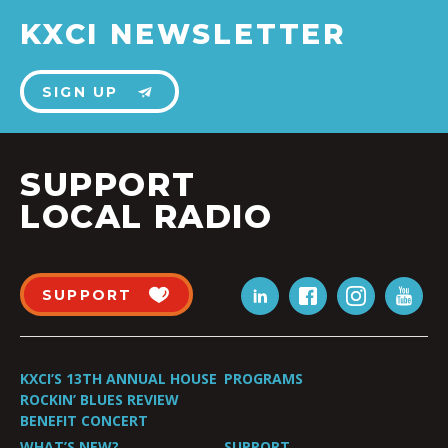
KXCI NEWSLETTER
SIGN UP
SUPPORT
LOCAL RADIO
SUPPORT
KXCI’S 13TH ANNUAL HOUSE
PROGRAMS
ROCKIN’ BLUES REVIEW
BENEFIT CONCERT
WHAT’S NEW?
SUPPORT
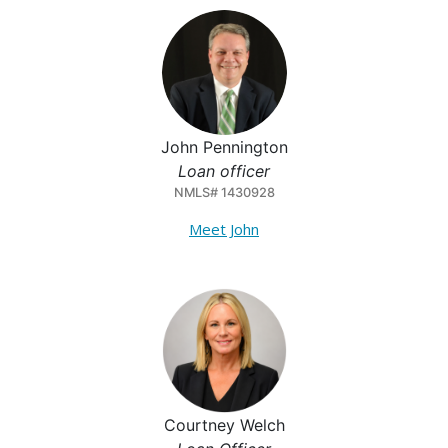
John Pennington
Loan officer
NMLS# 1430928
Meet John
Courtney Welch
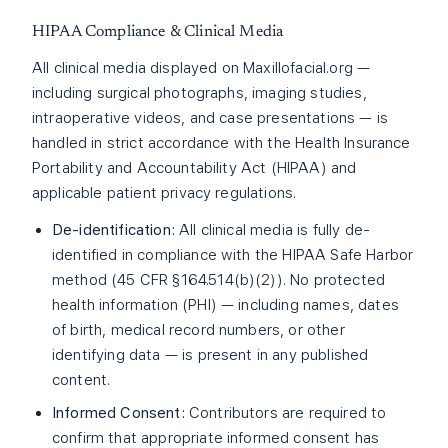
HIPAA Compliance & Clinical Media
All clinical media displayed on Maxillofacial.org —
including surgical photographs, imaging studies,
intraoperative videos, and case presentations — is
handled in strict accordance with the Health Insurance
Portability and Accountability Act (HIPAA) and
applicable patient privacy regulations.
De-identification:
All clinical media is fully de-
identified in compliance with the HIPAA Safe Harbor
method (45 CFR §164.514(b)(2)). No protected
health information (PHI) — including names, dates
of birth, medical record numbers, or other
identifying data — is present in any published
content.
Informed Consent:
Contributors are required to
confirm that appropriate informed consent has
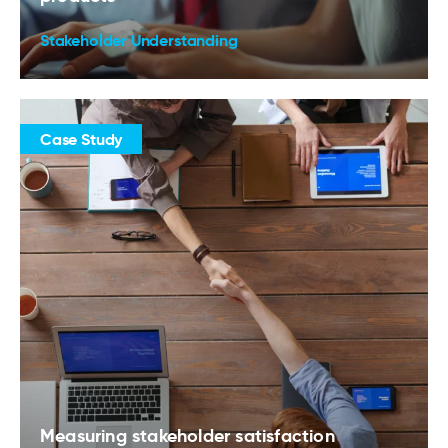
Stakeholder Understanding
Case Study
Measuring stakeholder satisfaction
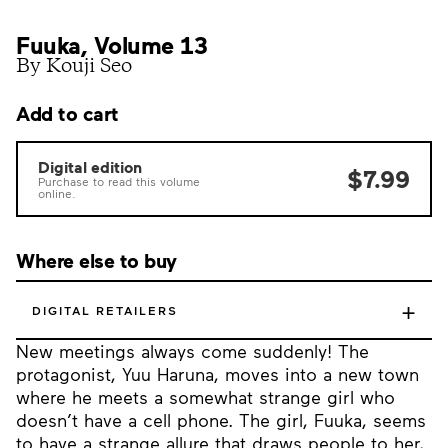
Fuuka, Volume 13
By Kouji Seo
Add to cart
Digital edition
$7.99
Purchase to read this volume
online.
Where else to buy
+
DIGITAL RETAILERS
New meetings always come suddenly! The
protagonist, Yuu Haruna, moves into a new town
where he meets a somewhat strange girl who
doesn’t have a cell phone. The girl, Fuuka, seems
to have a strange allure that draws people to her,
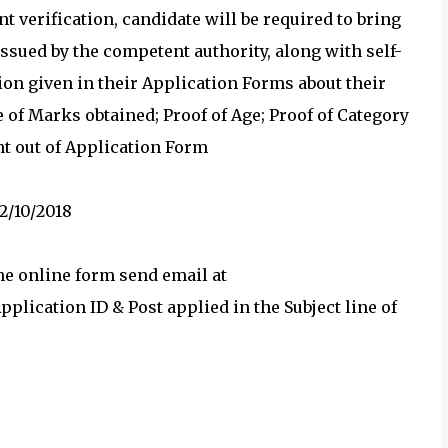
t verification, candidate will be required to bring
issued by the competent authority, along with self-
tion given in their Application Forms about their
 of Marks obtained; Proof of Age; Proof of Category
nt out of Application Form
2/10/2018
the online form send email at
lication ID & Post applied in the Subject line of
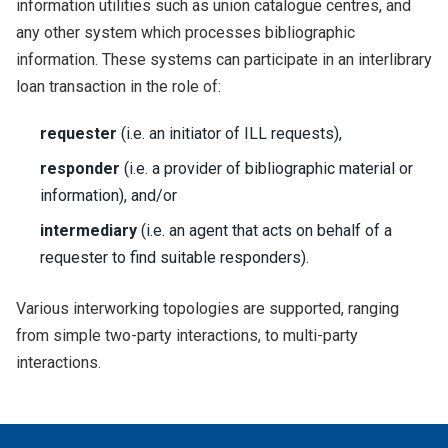
information utilities such as union catalogue centres, and
any other system which processes bibliographic
information. These systems can participate in an interlibrary
loan transaction in the role of:
requester
(i.e. an initiator of ILL requests),
responder
(i.e. a provider of bibliographic material or
information), and/or
intermediary
(i.e. an agent that acts on behalf of a
requester to find suitable responders).
Various interworking topologies are supported, ranging
from simple two-party interactions, to multi-party
interactions.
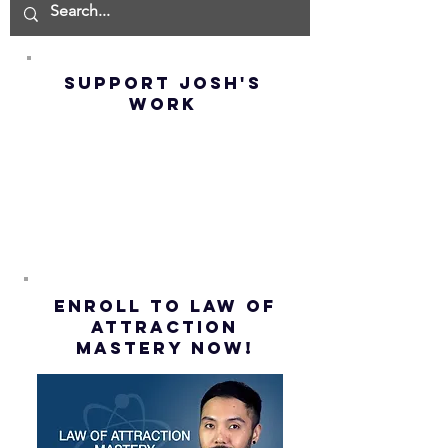
IMPOSSIBLE!
OF NOT G
(Best
UP! | La
Method) |
Assumpt
SUPPORT JOSH'S
Law of
(Subtitl
WORK
Assumption
(Subtitles)
ENROLL to Law of
attraction
mastery NOW!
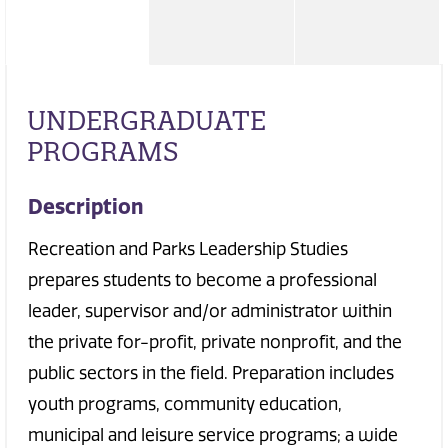
UNDERGRADUATE
PROGRAMS
Description
Recreation and Parks Leadership Studies
prepares students to become a professional
leader, supervisor and/or administrator within
the private for-profit, private nonprofit, and the
public sectors in the field. Preparation includes
youth programs, community education,
municipal and leisure service programs; a wide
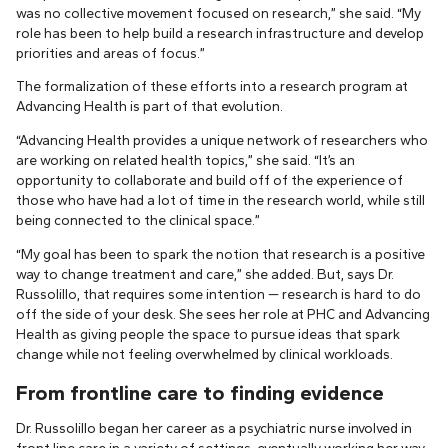
was no collective movement focused on research,” she said. “My
role has been to help build a research infrastructure and develop
priorities and areas of focus.”
The formalization of these efforts into a research program at
Advancing Health is part of that evolution.
“Advancing Health provides a unique network of researchers who
are working on related health topics,” she said. “It’s an
opportunity to collaborate and build off of the experience of
those who have had a lot of time in the research world, while still
being connected to the clinical space.”
“My goal has been to spark the notion that research is a positive
way to change treatment and care,” she added. But, says Dr.
Russolillo, that requires some intention — research is hard to do
off the side of your desk. She sees her role at PHC and Advancing
Health as giving people the space to pursue ideas that spark
change while not feeling overwhelmed by clinical workloads.
From frontline care to finding evidence
Dr. Russolillo began her career as a psychiatric nurse involved in
front line care in a variety of settings, eventually working her way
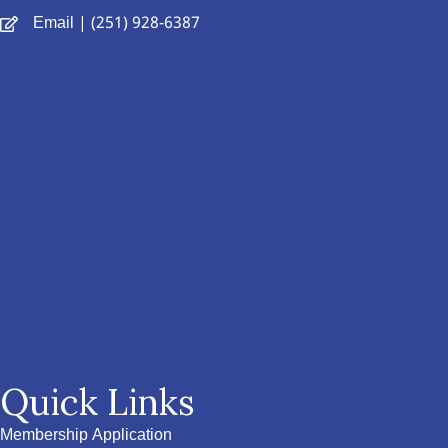
Email
| (251) 928-6387
Quick Links
Membership Application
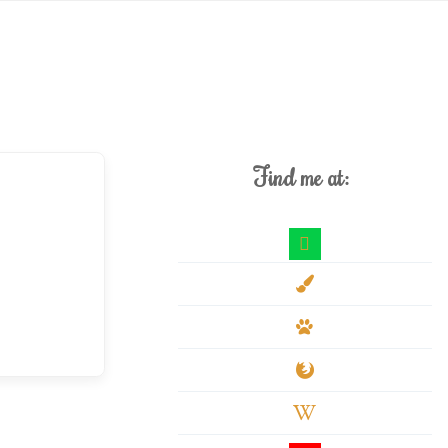
Find me at:
deviantart
paint-
brush
paw
firefox
wikipedia-
w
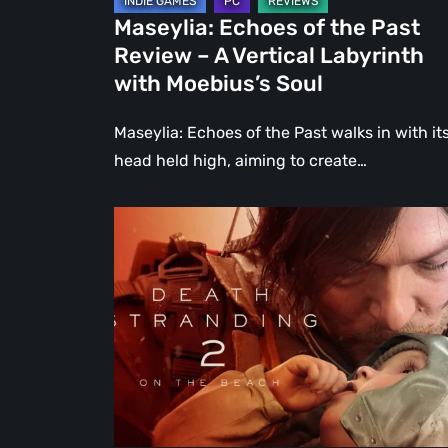
Labyrinth
Maseylia: Echoes of the Past
with
Review – A Vertical Labyrinth
Moebius’s
with Moebius’s Soul
Soul
Maseylia: Echoes of the Past walks in with it
head held high, aiming to create…
Death
Stranding
2:
On
the
Beach
Review
–
A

==================================================

• Required action:
Using the data above, print only the lines starting at the one with "(Subtitles)" and ending at the one with "being connected to", exactly as they stand, minus the pictures.

• Solution below:
(Subtitles)
ENROLL to Law of
attraction
mastery NOW!
UNDERGRADUATE
PROGRAMS
Description
Recreation and Parks Leadership Studies
prepares students to become a professional
leader, supervisor and/or administrator within
the private for-profit, private nonprofit, and the
public sectors in the field. Preparation includes
youth programs, community education,
municipal and leisure service programs; a wide
was no collective movement focused on research,” she said. “My
role has been to help build a research infrastructure and develop
priorities and areas of focus.”
The formalization of these efforts into a research program at
Advancing Health is part of that evolution.
“Advancing Health provides a unique network of researchers who
are working on related health topics,” she said. “It’s an
opportunity to collaborate and build off of the experience of
those who have had a lot of time in the research world, while still
being connected to the clinical space.”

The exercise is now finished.